All these problems are alleviated by doing voluntary work. Getting out of the house and meeting new people is a good thing, but more important in my view is doing physically demanding and useful labour.
When you have finished there is a feeling of achievement which is emotionally rewarding and psychologically fulfilling. For people for whom full-time, paid employment is not possible for a variety of reasons, voluntary work offers a socially positive and therapeutic alternative.
Although the Batley News, in reporting the same story at the time as the Huddersfield Daily Examiner, says that Mair used the word “physiotherapy” not “psychotherapy.”
In a blog post at the far right Springbok Cyber Newsletter’s website, Mair is described as “one of the earliest subscribers and supporters of “S.A. Patriot.” On the magazine’s website, it’s described as being pro-free market capitalism and patriotism and anti-political correctness and “expansionist Islam.”
3. One Witness Said the Gun ‘Looked Homemade’
A witness, cafe owner Clarke Rothwell, told the BBC that he heard a “loud popping noise that sounded like a balloon burst – a loud balloon.” He added:
When I looked round there’s a man stood there in his 50s with a white baseball cap on and a jacket with a gun, an old fashioned looking gun in his hand.
He shot this lady once and then he shot her again, he fell to the floor, leant over shot her once more in the face area.
Somebody tried to grab him, wrestling with him and then he wielded a knife, like a hunting knife, just started lunging at her with a knife half a dozen times. People were screaming and running from the area.
While another witness, Hithem Ben Abdallah, described the gun as “handmade” to the BBC. He also said, “The man stepped back with the gun and fired it and then he fired a second shot, as he was firing he was looking down at the ground. He was kicking her as she was lying on the floor.”
4. Mair’s Half-Brother Is Mixed-Race
The Guardian reports that Mair has two brothers, Scott, and a half-brother, Duane St. Louis. The newspaper says that Mair’s mother, Mary, had a second marriage to a man named Reginald St. Louis. Duane St. Louis said that Mair had never been in trouble with the law and that the two had never had arguments over politics. St. Louis did say that the pair’s other brother, Scott, has been in jail for “half his life.”

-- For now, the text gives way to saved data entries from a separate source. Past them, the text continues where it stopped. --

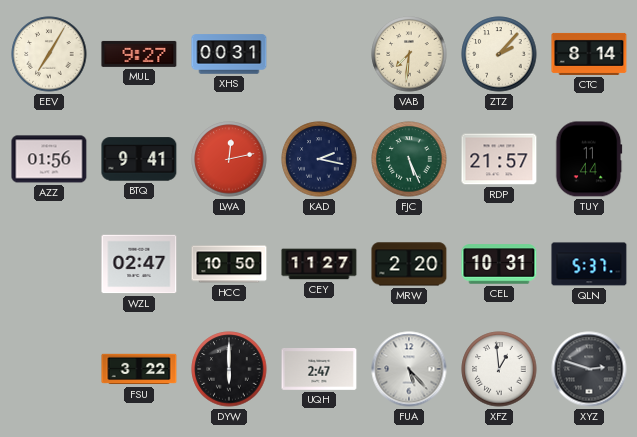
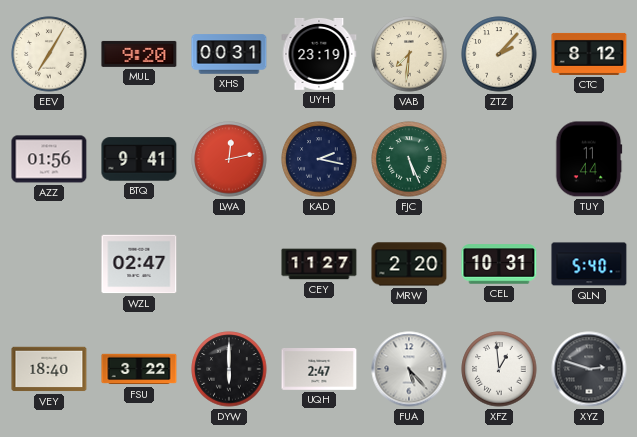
MUL: 9:27 -> 9:20
UYH: none -> 23:19
CTC: 8:14 -> 8:12
RDP: 21:57 -> none
HCC: 10:50 -> none
QLN: 5:37 -> 5:40
VEY: none -> 18:40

5. Cox’s Husband Brendan Is an Advisor to Former British Prime Minister Gordon Brown
On her Twitter page, Cox described herself as:
Mum. Proud Yorkshire Lass. Labour MP for Batley & Spen. Boat dweller. Mountain climber. Former aid worker.

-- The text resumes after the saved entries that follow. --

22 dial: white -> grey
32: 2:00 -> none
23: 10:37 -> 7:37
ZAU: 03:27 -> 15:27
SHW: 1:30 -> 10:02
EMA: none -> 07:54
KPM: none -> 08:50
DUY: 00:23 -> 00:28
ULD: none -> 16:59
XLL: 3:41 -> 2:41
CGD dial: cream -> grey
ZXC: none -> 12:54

Cox told the Yorkshire Post in December 2015 that she lived in a houseboat that’s moored by Tower Bridge. She bikes to work. Cox was married with two children, Lejla and Cuillin. Her husband, Brendan, is prominent in the Remain campaign and is an advisor to former British Prime Minister Gordon Brown.
In a Sky News profile, Cox wass described as being the former Head of Policy at Oxfam International.
In the initial aftermath of the attack, Deputy Leader of Britain First Jayda Fransen said that the reports of “Britain First” being shouted were “hearsay.” Fransen was speaking to the London Broadcasting Corporation when she said, “We are not hearing anything from within our organisation. We are as shocked as anyone.” She added, “An attack on an MP is an attack on democracy and we condemn the attack on Jo Cox.”
The Independent reported in May 2016 that Britain First had threatened “direct action” against London Mayor Sadiq Khan. During Khan’s confirmation, Britain First candidate Paul Golding, turned his back on Khan.